The pads were through to the metal, so I had metal-on-metal on the outboard pad right side, and was within 1mm of same on the left side. The rotors are fine so I decided not to go through all the work of turning them (the lathe is _all the way_ in the basement, after all).

Actually, I was surprised at how to do the rear brakes on a '99 Saab 9-5. For the sake of anyone googling for this in the future, here's the procedure I suggest:

1999 Saab 9-5 Rear brake pad replacement procedure: ("Early type", apparently)
  1. Decide if you want to do the left or right side first.
  2. Locate the _wheel_ on that side of the car. These are usually located along the sides, towards the back, and can be recognized by the black rubber _tire_ (tyre) which will be the part of the car touching the ground.
  3. Remove the wheel by first slightly loosening the wheel bolts, jacking up the car, and removing the wheel bolts and wheel fully.
  4. Using a 1/8" punch or equivalent tool, and a hammer or equivalent tool, (I do not suggest using any part of your body as "equivalent", metal is probably indicated although a rock can suffice for a hammer in a pinch), drift out the two pins which go through the two sides of the caliper and the slotted holes in each of the brake pads. The pins push from the out-board side of the car in towards the centerline, which is convenient unless you happen to be 1.5 feet (~0.5 meters) tall.
  5. Remove the flat/bent steel spring which removing the above pins allows you to do. Pay attention to the orientation so you can pretend you'll remember long enough to put it back in (when really, you'll end up looking at the other side to double-check anyway).
  6. Using a wide prybar or equivalent tool, push the pads back into the calipers far enough to withdraw the pads from the caliper. Press the pistons further in once the pads are out (I was able to use my thumbs for this).
  7. Using the supplied (If you bought the Saab OEM pads) moly-kote grease, spread it as directed in the diagram on the back of the pads. It is not advised to put it on the front of the pads unless you want to not be able to stop very well.
  8. Put the new pads back in where the old pads were, only bigger.
  9. Figure out how that darned spring clip thingy goes in & grow a third hand to hold it in place while you put in the first pin.
  10. Drive each pin in from the back (pointy-ish end towards the outside of the car). Get everything aligned by hand, and drive it home with light taps from a hammer. Don't miss the pins - lots of important stuff is right in that neighborhood. (Accruacy counts!)
  11. Put the road wheel back on, loosely tightening the bolts.
  12. Lower the car onto the wheel.

  1. Tighten the wheel bolts.

  2. Repeat steps 1 through 13 on the other side of the car.
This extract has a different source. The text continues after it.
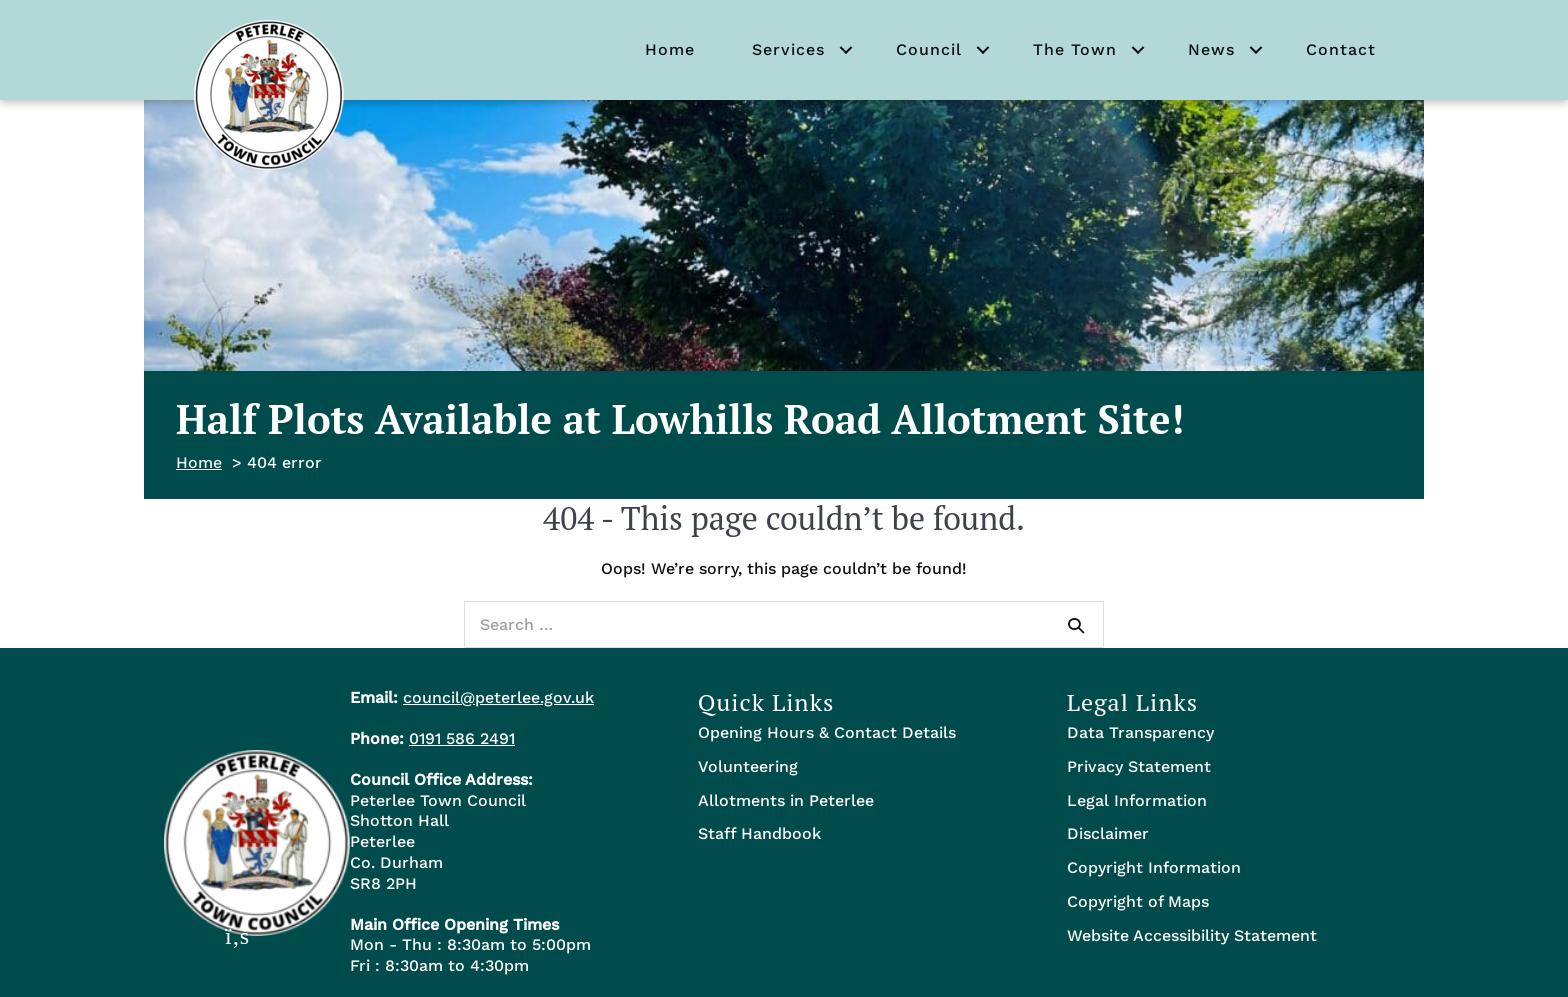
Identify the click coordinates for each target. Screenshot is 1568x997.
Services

Comments on this procedure are welcome; I don't mind if it ends up on someone's website somewhere as long as I get the blame for it.

Dave Hinz

Reply to
Dave Hinz

All makes perfect sense to me. Infact sounds exactley like changing them on a C900, including the bit about not hitting any of the other important stuff down there.

Reply to
MeatballTurbo

Actually, it's considerably easier as there is no need to remove the caliper from the axle. 10 minute job for the second side I did.

Dave

Reply to
Dave Hinz

I didn't need to remove the Caliper on my C900 either. Followed the Haynes and it was almost to the letter how you described it, including the bit about levering enough space to get the pads out, then pushing the pistons after.

Reply to
MeatballTurbo

Shouldn't you use a big c-clamp to move the calipers back? That's what I always do. The idea of levering on them makes me uneasy...

-Fred W

Reply to
Fred W.

On my '88 900 Turbo, there was the 9mm allen wrench procedre to back off the pistons, rather than the "push it back in" method. So, the 9-5's rear brakes were a pleasant surprise, and I tried to overcomplicate it at first of course.

Dave Hinz

Reply to
Dave Hinz

Mines an '85 Early T16.

Front handbrake jobby.

Reply to
MeatballTurbo

I tend to put the backing plate back in and lever against that rather than directley against the piston face.